Does sizeof result depends on the declaration of the string?

82 Views Asked by At

I get the size of str character array with the following test code:

int main()
{
    unsigned char str[] = "abcde";
    for(int j = 0; j <= 6; j++) {
        printf("str[%u]=%c;  %i\n", j, *(str+j), *(str+j));
    }
    printf("sizeof(str)=%lu\nstrlen(str)=%lu\n", sizeof(str), strlen(str));
    return 0;
}

The result is 6, as expected, as can be seen in the screen output here below:

str[0]=a;  97
str[1]=b;  98
str[2]=c;  99
str[3]=d;  100
str[4]=e;  101
str[5]=;  0
str[6]=;  0
sizeof(str)=6    //here it is!
strlen(str)=5

However, if I explicitly include the string dimension (5) in its declaration, like this:

unsigned char str[5] = "abcde";

now the result of sizeof is 5 rather than the expected 6, as can be seen from the function output:

str[0]=a;  97
str[1]=b;  98
str[2]=c;  99
str[3]=d;  100
str[4]=e;  101
str[5]=;  0
str[6];  8
sizeof(str)=5    // why 5 and not 6???
strlen(str)=5

My question: what is the reason for that different result? Note the termination character is correctly placed after last string character, as can be seen from the examples above. Thanks for the attention.

2

There are 2 best solutions below

6
Vlad from Moscow On BEST ANSWER

The string literal "abcde" used as an initializer of the array str has 6 characters including the terminating zero character '\0'.

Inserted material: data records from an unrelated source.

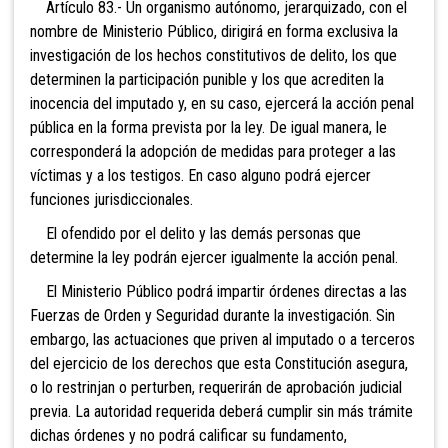
Artículo 83.- Un organismo
autónomo, jerarquizado, con el
nombre de Ministerio Público, dirigirá en forma exclusiva la
investigación de los hechos constitutivos de delito, los que
determinen la participación punible y los que acrediten la
inocencia del imputado y, en su caso, ejercerá la acción penal
pública en la forma prevista por la ley. De igual manera, le
corresponderá la adopción de medidas para proteger a las
víctimas y a los testigos. En caso alguno podrá ejercer
funciones jurisdiccionales.
El ofendido por el delito y las demás personas que
determine la ley podrán ejercer igualmente la acción penal.
El Ministerio Público podrá impartir órdenes directas a las
Fuerzas de Orden y Seguridad durante la investigación. Sin
embargo, las actuaciones que priven al imputado o a terceros
del ejercicio de los derechos que esta Constitución asegura,
o lo restrinjan o perturben, requerirán de aprobación judicial
previa. La autoridad requerida deberá cumplir sin más trámite
dichas órdenes y no podrá calificar su fundamento,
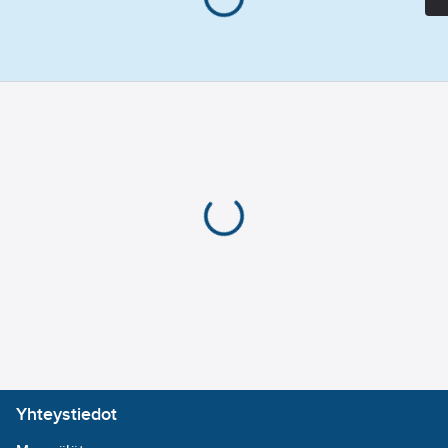
Selkeä
millimetriasteikko.
Toleranssi EU:n
tarkkuusnormin II
mukaan.
Tuotenumero
7024556
Toimittajan
273168
tuotenumero:
EAN
3394661500465
koodi:
Materiaaliluokka
K08101
Yhteystiedot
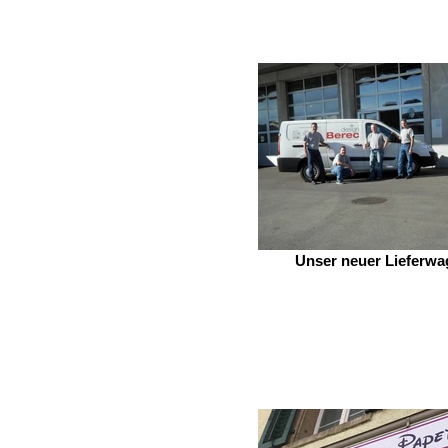
Unser neuer Lieferw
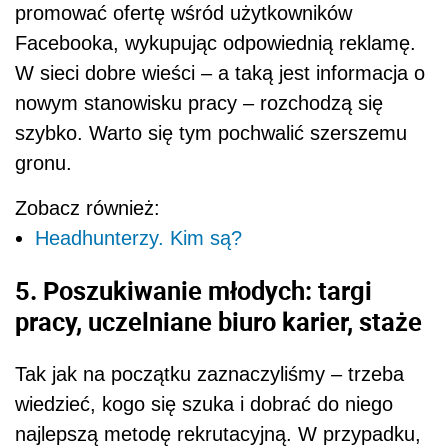
promować ofertę wśród użytkowników
Facebooka, wykupując odpowiednią reklamę.
W sieci dobre wieści – a taką jest informacja o
nowym stanowisku pracy – rozchodzą się
szybko. Warto się tym pochwalić szerszemu
gronu.
Zobacz również:
Headhunterzy. Kim są?
5. Poszukiwanie młodych: targi
pracy, uczelniane biuro karier, staże
Tak jak na początku zaznaczyliśmy – trzeba
wiedzieć, kogo się szuka i dobrać do niego
najlepszą metodę rekrutacyjną. W przypadku,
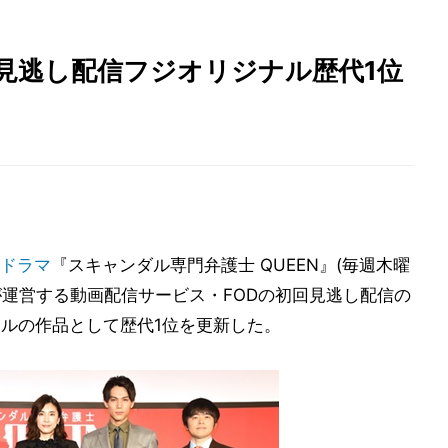
』見逃し配信フジオリジナル歴代1位
ドラマ
『スキャンダル専門弁護士 QUEEN』(毎週木曜
局が運営する動画配信サービス・FODの初回見逃し配信の
ナルの作品として歴代1位を更新した。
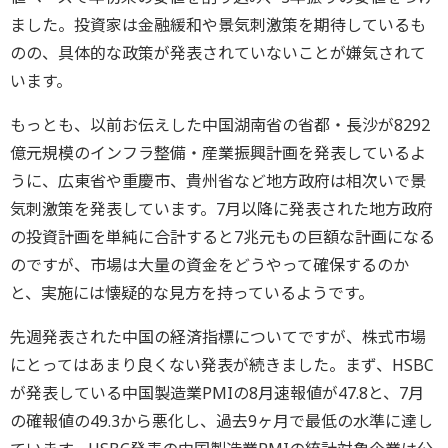
ました。投資家は金融緩和や景気刺激策を期待しているも
のの、具体的な政策が発表されていないことが嫌気されて
います。
もっとも、以前お伝えした中国湖南省の省都・長沙が8292
億元規模のインフラ整備・産業振興計画を発表しているよ
うに、広東省や重慶市、貴州省など地方政府は相次いで景
気刺激策を発表しています。7月以降に発表された地方政府
の投資計画を単純に合計すると7兆元もの巨額な計画になる
のですが、市場は大量の資金をどうやって確保するのか
と、実施には懐疑的な見方を持っているようです。
先週発表された中国の経済指標についてですが、株式市場
にとってはあまり良くない発表が続きました。まず、HSBC
が発表している中国製造業PMIの8月速報値が47.8と、7月
の確報値の49.3から悪化し、過去9ヶ月で最低の水準に達し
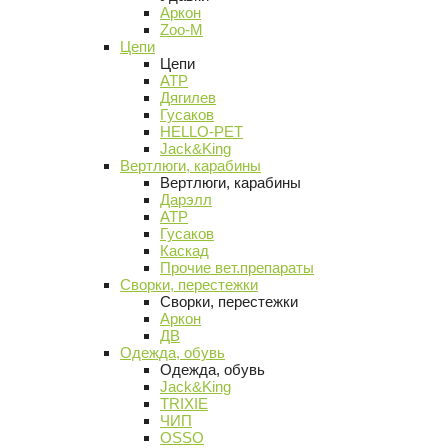
Аркон
Zoo-M
Цепи
Цепи
АТР
Дягилев
Гусаков
HELLO-PET
Jack&King
Вертлюги, карабины
Вертлюги, карабины
Дарэлл
АТР
Гусаков
Каскад
Прочие вет.препараты
Сворки, перестежки
Сворки, перестежки
Аркон
ДВ
Одежда, обувь
Одежда, обувь
Jack&King
TRIXIE
ЧИП
OSSO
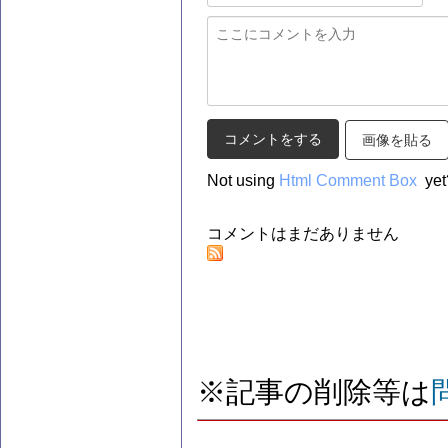
画像を貼る
Not using
Html Comment Box
yet
コメントはまだありません
※記事の削除等は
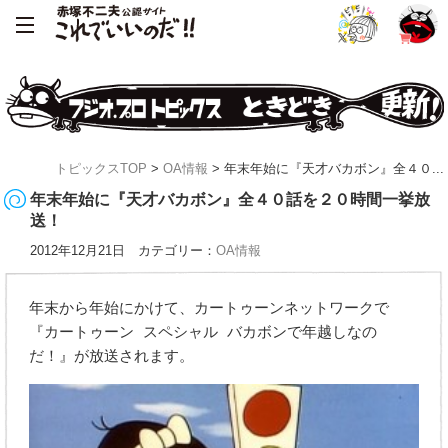
トピックスTOP
>
OA情報
> 年末年始に『天才バカボン』全４０...
年末年始に『天才バカボン』全４０話を２０時間一挙放
送！
2012年12月21日 カテゴリー：
OA情報
年末から年始にかけて、カートゥーンネットワークで
『カートゥーン スペシャル バカボンで年越しなの
だ！』が放送されます。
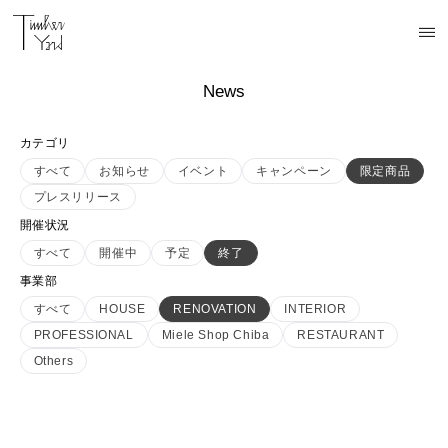
News
カテゴリ
すべて
お知らせ
イベント
キャンペーン
限定商品
プレスリリース
開催状況
すべて
開催中
予定
終了
事業部
すべて
HOUSE
RENOVATION
INTERIOR
PROFESSIONAL
Miele Shop Chiba
RESTAURANT
Others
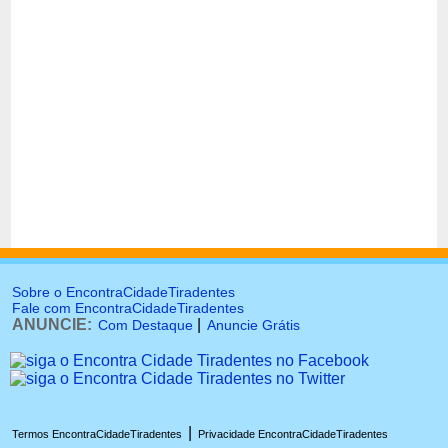
Sobre o EncontraCidadeTiradentes
Fale com EncontraCidadeTiradentes
ANUNCIE:
|
Com Destaque
Anuncie Grátis
|
Termos EncontraCidadeTiradentes
Privacidade EncontraCidadeTiradentes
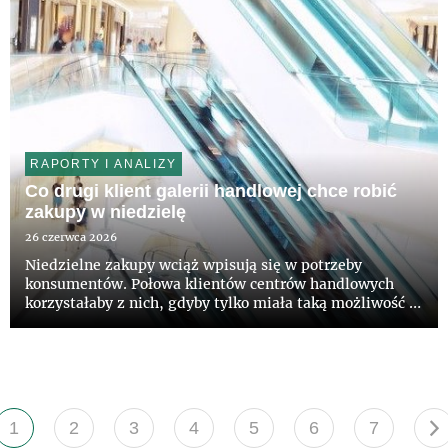
RAPORTY I ANALIZY
Co drugi klient galerii handlowej chce robić
zakupy w niedzielę
26 czerwca 2026
Niedzielne zakupy wciąż wpisują się w potrzeby
konsumentów. Połowa klientów centrów handlowych
korzystałaby z nich, gdyby tylko miała taką możliwość –
wynika z badania CBRE. Największymi zwolennikami
tego rozwiązania są osoby w wieku 35–44 lata, a także
najmłodsi klienci...
1
2
3
4
5
6
7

But you explicitly declared the array only with 5 characters:

unsigned char str[5] = "abcde";
              ^^^^^^  

So it is even unimportant how you are initializing the array because you explicitly specfied its size equal to 5 and sizeof( unsigned char ) is always equal to 1. So sizeof( str ) is evidently equal to 5.

Pay attention to that in this case your array does not contain a string because it is unable to accommodate the terminating zero character '\0' of the string literal. So for eample calling the function strlen for the array invokes undefined behavior.

Opposite to C in C++ such a declaration is invalid. In C++ you should write at least

unsigned char str[6] = "abcde";

or as you wrote the first declaration of the array like

unsigned char str[] = "abcde";

In the last case the number of elements in the array is equal to the number of characters in the string literal.

Also to output values of the type size_t you should use conversion specifier zu instead of lu because in general it is not necessay that the type size_t is an alias of the type unsigned long. In some systems it can be an alias of the type unsigned long long.

Frpm the C Standard (7.19 Common definitions <stddef.h>)

Recommended practice

4 The types used for size_t and ptrdiff_t should not have an integer conversion rank greater than that of signed long int unless the implementation supports objects large enough to make this necessary.

So you need to write

printf("sizeof(str)=%zu\nstrlen(str)=%zu\n", sizeof(str), strlen(str));
2
Sergej Christoforov On

strlen(str) in the second case is an undefined behavior.

Note the termination character is correctly placed after last string character, as can be seen from the examples above.

No, it's not. As per C11 6.7.9 14:

An array of character type may be initialized by a character string literal or UTF−8 string literal, optionally enclosed in braces. Successive bytes of the string literal (including the terminating null character if there is room or if the array is of unknown size) initialize the elements of the array.

There's no room for the terminating null character, so it's not added. Thus the result of sizeof is different.